Page images and extracted text:
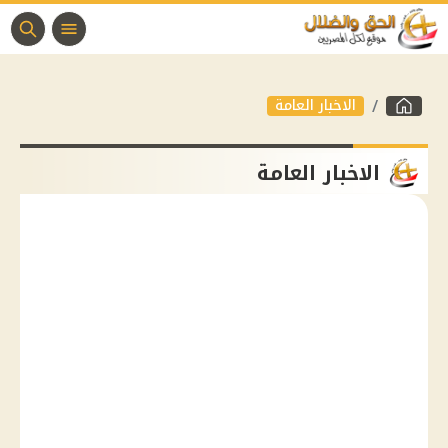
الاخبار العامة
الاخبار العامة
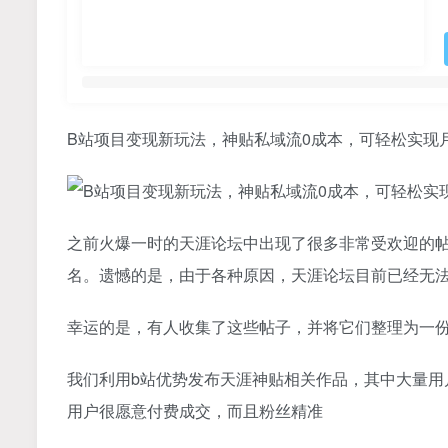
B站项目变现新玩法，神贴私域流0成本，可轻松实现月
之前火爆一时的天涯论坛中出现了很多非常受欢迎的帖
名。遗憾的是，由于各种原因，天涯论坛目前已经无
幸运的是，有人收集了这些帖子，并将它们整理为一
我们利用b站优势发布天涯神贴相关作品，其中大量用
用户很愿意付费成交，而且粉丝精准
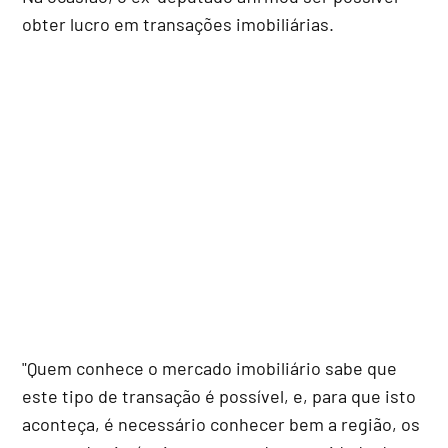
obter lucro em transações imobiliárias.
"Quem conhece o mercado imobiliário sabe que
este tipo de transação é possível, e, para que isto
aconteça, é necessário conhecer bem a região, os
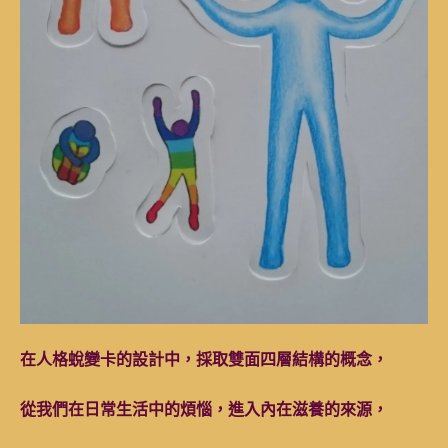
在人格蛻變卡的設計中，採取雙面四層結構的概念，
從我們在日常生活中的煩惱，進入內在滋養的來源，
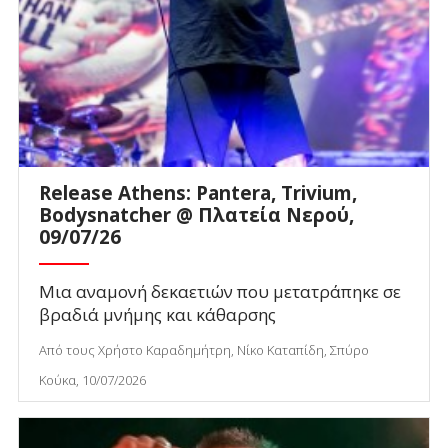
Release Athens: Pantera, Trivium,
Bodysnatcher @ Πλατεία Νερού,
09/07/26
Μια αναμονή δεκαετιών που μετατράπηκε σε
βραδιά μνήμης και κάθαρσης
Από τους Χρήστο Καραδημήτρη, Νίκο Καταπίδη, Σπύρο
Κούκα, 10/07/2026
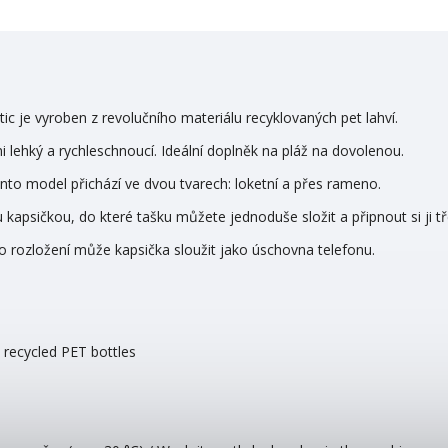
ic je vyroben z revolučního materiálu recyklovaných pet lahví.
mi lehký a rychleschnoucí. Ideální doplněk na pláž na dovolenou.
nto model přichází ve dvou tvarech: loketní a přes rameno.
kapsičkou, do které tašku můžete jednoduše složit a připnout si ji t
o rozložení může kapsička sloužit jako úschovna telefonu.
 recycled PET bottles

▸ What you are asked to do: Copy every entry word for word, but omit the pictures.

▸ Response:
الاخبار العامة
الاخبار العامة
B站项目变现新玩法，神贴私域流0成本，可轻松实现月
之前火爆一时的天涯论坛中出现了很多非常受欢迎的帖
名。遗憾的是，由于各种原因，天涯论坛目前已经无
幸运的是，有人收集了这些帖子，并将它们整理为一
我们利用b站优势发布天涯神贴相关作品，其中大量用
用户很愿意付费成交，而且粉丝精准
obter lucro em transações imobiliárias.
"Quem conhece o mercado imobiliário sabe que
este tipo de transação é possível, e, para que isto
aconteça, é necessário conhecer bem a região, os
在人格蛻變卡的設計中，採取雙面四層結構的概念，
從我們在日常生活中的煩惱，進入內在滋養的來源，
Release Athens: Pantera, Trivium,
Bodysnatcher @ Πλατεία Νερού,
09/07/26
Μια αναμονή δεκαετιών που μετατράπηκε σε
βραδιά μνήμης και κάθαρσης
Από τους Χρήστο Καραδημήτρη, Νίκο Καταπίδη, Σπύρο
Κούκα, 10/07/2026
ic je vyroben z revolučního materiálu recyklovaných pet lahví.
mi lehký a rychleschnoucí. Ideální doplněk na pláž na dovolenou.
nto model přichází ve dvou tvarech: loketní a přes rameno.
kapsičkou, do které tašku můžete jednoduše složit a připnout si ji t
o rozložení může kapsička sloužit jako úschovna telefonu.
 recycled PET bottles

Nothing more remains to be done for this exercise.